There has been an uptrend in recent years of employers using a variety of technological tools to supervise their employees and oversee the quality of their work. The use of these tools has become more prevalent due to the shift of many organizations to working from home last year.

For the most part, the use of monitoring systems occurs in instances when keeping track of employees’ work hours is nearly impossible due to the nature of their roles. These include drivers, delivery persons, and sales agents, who do not have a permanent physical workplace. Employers can monitor employees using designated applications they may ask employees to install in their personal cellphones or in phones they provide. Employees’ locations can also be tracked using GPS systems installed in vehicles used by employees that belong to the employer.

As a result of the many queries submitted to the Israeli Privacy Protection Authority on the subject, the PPA has published a draft statement for public comment. The statement presents the ethical and legal dilemmas involved in employers’ use of technologies to collect data on their employees’ location, and attempts to set standards for employers’ use of such technologies.
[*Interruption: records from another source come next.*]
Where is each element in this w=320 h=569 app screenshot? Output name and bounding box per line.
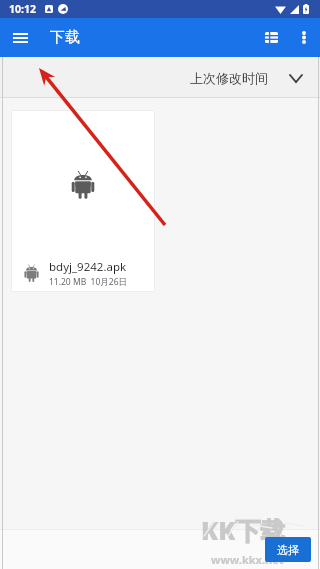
staticText: 选择 — [277, 543, 299, 557]
button[interactable]: Switch to list view — [255, 18, 288, 57]
staticText: www.kkx.net — [211, 552, 284, 567]
button[interactable]: 选择 — [265, 537, 311, 562]
button[interactable]: 上次修改时间 — [184, 64, 308, 92]
staticText: 11.20 MB 10月26日 — [49, 276, 128, 288]
staticText: bdyj_9242.apk — [49, 259, 127, 275]
button[interactable]: bdyj_9242.apk — [11, 110, 155, 292]
staticText: 上次修改时间 — [190, 70, 268, 86]
button[interactable]: Open navigation drawer — [0, 18, 41, 57]
staticText: 10:12 — [9, 2, 36, 16]
staticText: 下载 — [50, 28, 80, 47]
staticText: KK下载 — [201, 513, 286, 547]
button[interactable]: More options — [288, 18, 319, 57]
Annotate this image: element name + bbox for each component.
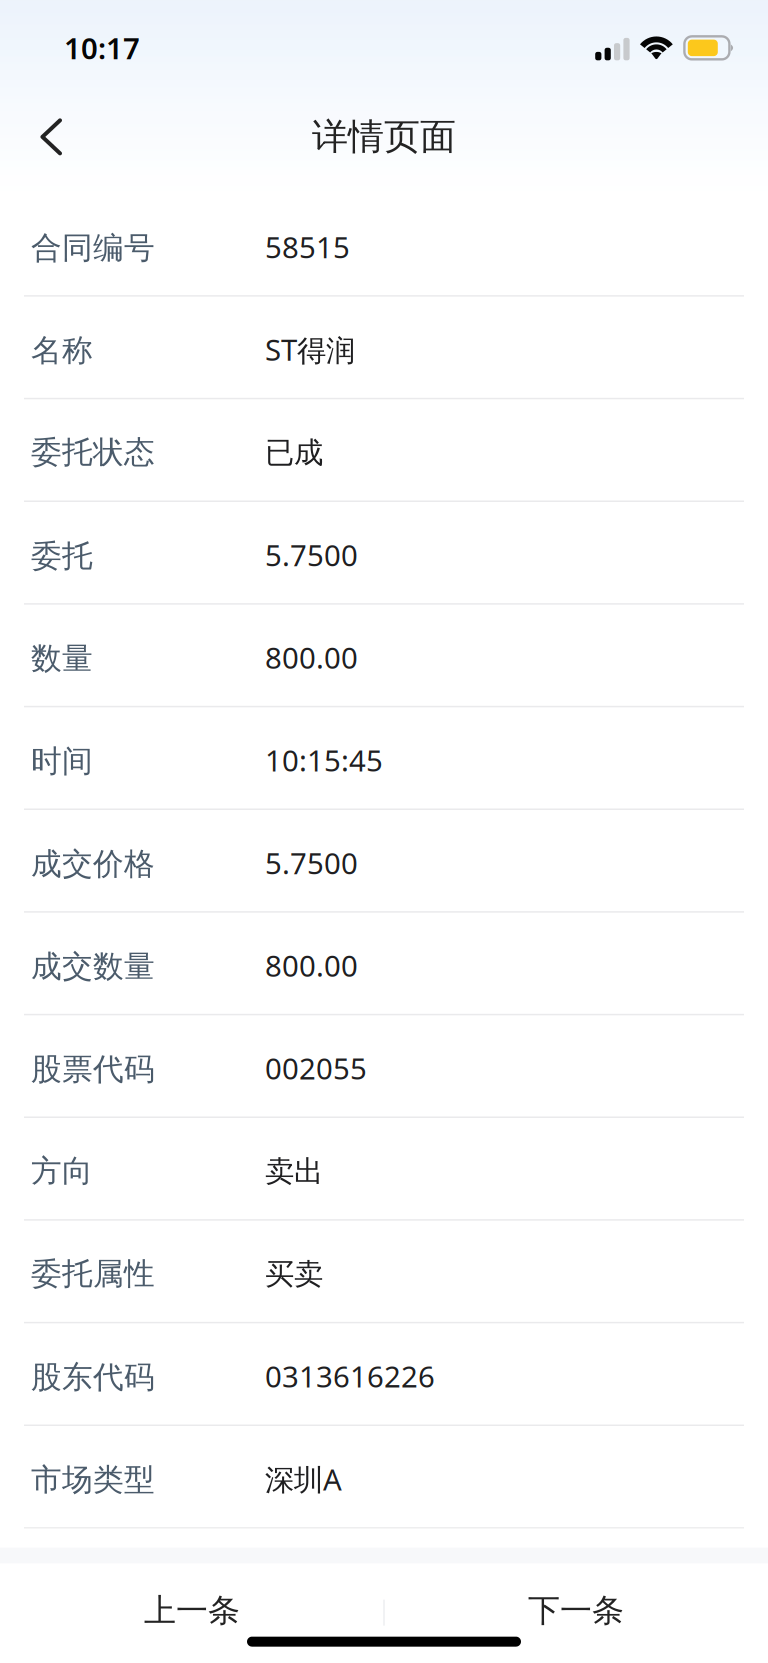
button[interactable]: 下一条 bbox=[384, 1564, 768, 1658]
staticText: 名称 bbox=[31, 332, 93, 370]
staticText: 详情页面 bbox=[312, 115, 456, 159]
staticText: 合同编号 bbox=[31, 229, 155, 267]
staticText: 方向 bbox=[31, 1152, 93, 1190]
staticText: 数量 bbox=[31, 640, 93, 678]
staticText: 800.00 bbox=[265, 638, 358, 677]
staticText: 0313616226 bbox=[265, 1357, 435, 1396]
staticText: 市场类型 bbox=[31, 1461, 155, 1499]
staticText: 5.7500 bbox=[265, 843, 358, 882]
staticText: 时间 bbox=[31, 742, 93, 780]
staticText: ST得润 bbox=[265, 330, 355, 369]
button[interactable]: 上一条 bbox=[0, 1564, 384, 1658]
staticText: 卖出 bbox=[265, 1154, 323, 1190]
staticText: 800.00 bbox=[265, 946, 358, 985]
staticText: 买卖 bbox=[265, 1256, 323, 1292]
staticText: 已成 bbox=[265, 435, 323, 471]
staticText: 58515 bbox=[265, 227, 350, 266]
staticText: 下一条 bbox=[528, 1591, 624, 1630]
staticText: 10:17 bbox=[64, 28, 140, 67]
staticText: 成交数量 bbox=[31, 948, 155, 986]
staticText: 股票代码 bbox=[31, 1050, 155, 1088]
button[interactable]: Back bbox=[18, 98, 84, 175]
staticText: 委托 bbox=[31, 537, 93, 575]
staticText: 深圳A bbox=[265, 1460, 342, 1499]
staticText: 成交价格 bbox=[31, 845, 155, 883]
staticText: 5.7500 bbox=[265, 535, 358, 574]
staticText: 股东代码 bbox=[31, 1358, 155, 1396]
staticText: 002055 bbox=[265, 1049, 367, 1088]
staticText: 委托属性 bbox=[31, 1255, 155, 1293]
staticText: 上一条 bbox=[144, 1591, 240, 1630]
staticText: 10:15:45 bbox=[265, 741, 383, 780]
staticText: 委托状态 bbox=[31, 434, 155, 471]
Main points of PPA statement:

  1. Employers seeking to use a GPS system to track their employees’ locations must act in compliance with the provisions and purpose of the Privacy Protection Law and exercise judgment and proportionality when deciding to use such a system. Firstly, employers must properly weigh the benefit derived from using such a system against the damage to and infringement of employees’ right to privacy during work.
    Thus, the use of such location monitoring systems should only occur when there is no other alternative for achieving the purpose of the data collection.
  1. According to the principle of proportionality, employers may use GPS systems only when the data collection is happening for a legitimate reason vital to the workplace.
  2. Employers seeking to use technologies that collect location data must first consider whether the type of work and the nature of the employee’s role justify tracking the employee’s location data. If at issue is an employee who performs work primarily in a standard office environment, then the employer will have a hard time showing a legitimate reason that justifies tracking that employee’s location data.
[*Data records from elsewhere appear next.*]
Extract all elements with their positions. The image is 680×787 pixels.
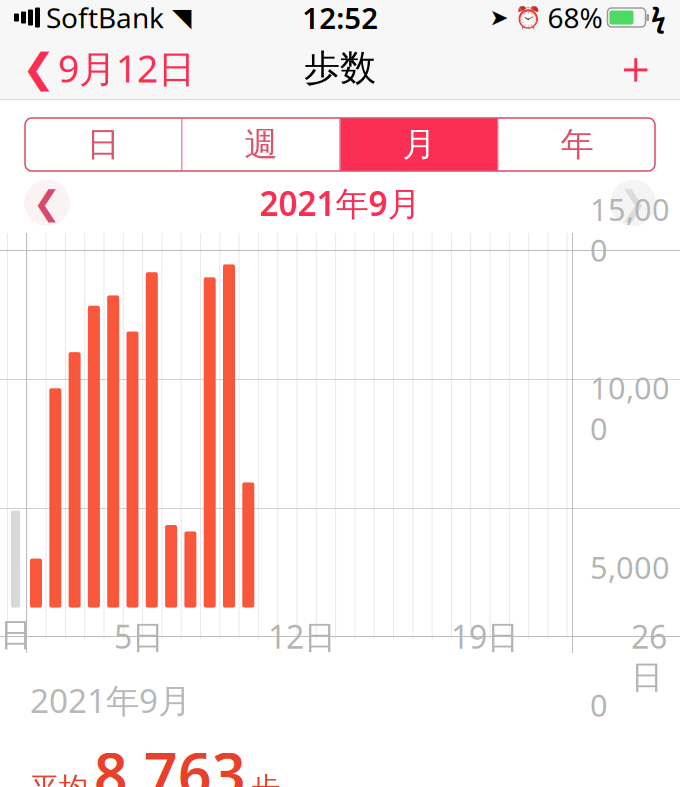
staticText: 平均 xyxy=(30,770,88,787)
staticText: 週 xyxy=(244,124,278,165)
button[interactable]: 日 xyxy=(25,118,181,171)
staticText: SoftBank xyxy=(46,0,164,36)
staticText: 日 xyxy=(0,615,32,654)
staticText: 26日 xyxy=(631,615,667,697)
staticText: 12日 xyxy=(268,615,336,658)
button[interactable]: 週 xyxy=(183,118,339,171)
staticText: 5,000 xyxy=(590,547,670,587)
staticText: 歩 xyxy=(251,770,280,787)
staticText: ❮ xyxy=(33,184,61,222)
staticText: 年 xyxy=(560,124,594,165)
staticText: ϟ xyxy=(651,0,666,35)
staticText: 2021年9月 xyxy=(260,181,420,225)
button[interactable]: 月 xyxy=(341,118,497,171)
staticText: 10,000 xyxy=(590,367,670,449)
staticText: 歩数 xyxy=(304,46,376,90)
staticText: 月 xyxy=(402,124,436,165)
button[interactable]: ❮ xyxy=(8,35,209,101)
staticText: 15,000 xyxy=(590,189,670,270)
button[interactable]: 前の月 xyxy=(24,180,70,226)
staticText: 5日 xyxy=(114,615,164,658)
staticText: 12:52 xyxy=(302,0,378,37)
staticText: ＋ xyxy=(613,40,658,96)
staticText: ➤ xyxy=(490,5,508,30)
staticText: ◥ xyxy=(172,3,191,32)
button[interactable]: データを追加 xyxy=(599,36,672,100)
staticText: 0 xyxy=(590,684,608,725)
staticText: 8,763 xyxy=(94,734,246,787)
button[interactable]: 次の月 xyxy=(610,180,656,226)
staticText: ⏰ xyxy=(514,5,542,30)
staticText: 9月12日 xyxy=(58,43,195,93)
staticText: 2021年9月 xyxy=(30,678,191,722)
staticText: 68% xyxy=(548,0,602,36)
button[interactable]: 年 xyxy=(499,118,655,171)
staticText: ❮ xyxy=(22,45,56,91)
staticText: 19日 xyxy=(451,615,519,658)
staticText: ❯ xyxy=(619,184,647,222)
staticText: 日 xyxy=(86,124,120,165)
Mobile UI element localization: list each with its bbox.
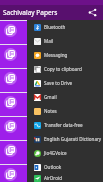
staticText: Sachivalay Papers [3, 8, 58, 17]
button[interactable] [0, 93, 103, 116]
button[interactable]: AirDroid [27, 174, 103, 182]
staticText: English Gujarati Dictionary [44, 136, 102, 142]
staticText: Gmail [44, 94, 57, 100]
button[interactable] [0, 117, 103, 140]
button[interactable] [0, 21, 103, 44]
button[interactable] [0, 141, 103, 164]
staticText: Messaging [44, 52, 68, 58]
button[interactable]: Outlook [27, 160, 103, 174]
button[interactable]: Notes [27, 104, 103, 118]
staticText: Mail [44, 38, 54, 44]
staticText: Bluetooth [44, 24, 66, 30]
staticText: Jio4GVoice [44, 150, 67, 156]
staticText: Notes [44, 108, 57, 114]
button[interactable]: Share [88, 8, 97, 17]
staticText: Outlook [44, 164, 62, 170]
button[interactable]: Mail [27, 34, 103, 48]
button[interactable]: Bluetooth [27, 20, 103, 34]
staticText: Copy to clipboard [44, 66, 82, 72]
button[interactable] [0, 165, 103, 182]
staticText: Save to Drive [44, 80, 73, 86]
staticText: Transfer data-free [44, 122, 83, 128]
button[interactable]: Gmail [27, 90, 103, 104]
button[interactable]: Save to Drive [27, 76, 103, 90]
button[interactable]: Transfer data-free [27, 118, 103, 132]
button[interactable]: Copy to clipboard [27, 62, 103, 76]
staticText: AirDroid [44, 175, 62, 181]
button[interactable]: Jio4GVoice [27, 146, 103, 160]
button[interactable]: English Gujarati Dictionary [27, 132, 103, 146]
button[interactable] [0, 45, 103, 68]
button[interactable]: Messaging [27, 48, 103, 62]
button[interactable] [0, 69, 103, 92]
If employers fulfill these criteria and have a legitimate and vital reason for collecting employees’ location data, as well as meet the above requirements of proportionality, employers must then comply with the following conditions:

  • Employers may not make any use of the information that deviates from the principal reason for its collection.
  • Employers must be completely transparent with their employees. Before starting to collect data, they must inform employees in a clear, detailed, and unambiguous manner about the  volume of use of location data, the purposes for collecting the data, the hours during which such data will be collected, how long this data will be retained, and which functionaries will be authorized to view the data.
  • Employers must obtain the express, specific, and individual consent of each of their employees to the collection of location data.
  • Employers should refrain from collecting employees’ location data after their actual work hours, both from designated applications in cellphones and from GPS systems installed in vehicles that employers allow their employees to use after work. This is due to the concern information will be collected about employees’ families.
  • Finally, employers must comply with the data security requirements for the data they collect, as specified in the Privacy Protection (Data Security) Regulations.

Conclusions:

In some sense, the PPA’s statement lags behind the current situation at many employers and the Israeli labor courts’ extensive rulings. Nevertheless, the statement reiterates the need for separation between employees’ personal activities and work-related activities. It focuses on the question of defining “work time” and “personal time” and the extent to which separating the two can be achieved at this time. In addition to the legal aspects of the PPA’s statement, its implementation can help employers manage their labor relations in a way that does not infringe upon their employees’ personal time.

This draft statement reiterates and emphasizes the fact that there are many aspects of labor relations subject to privacy protection laws. Employers must be prepared to comply with both privacy protection laws and the various labor laws.

DISCLAIMER: Because of the generality of this update, the information provided herein may not be applicable in all situations and should not be acted upon without specific legal advice based on particular situations.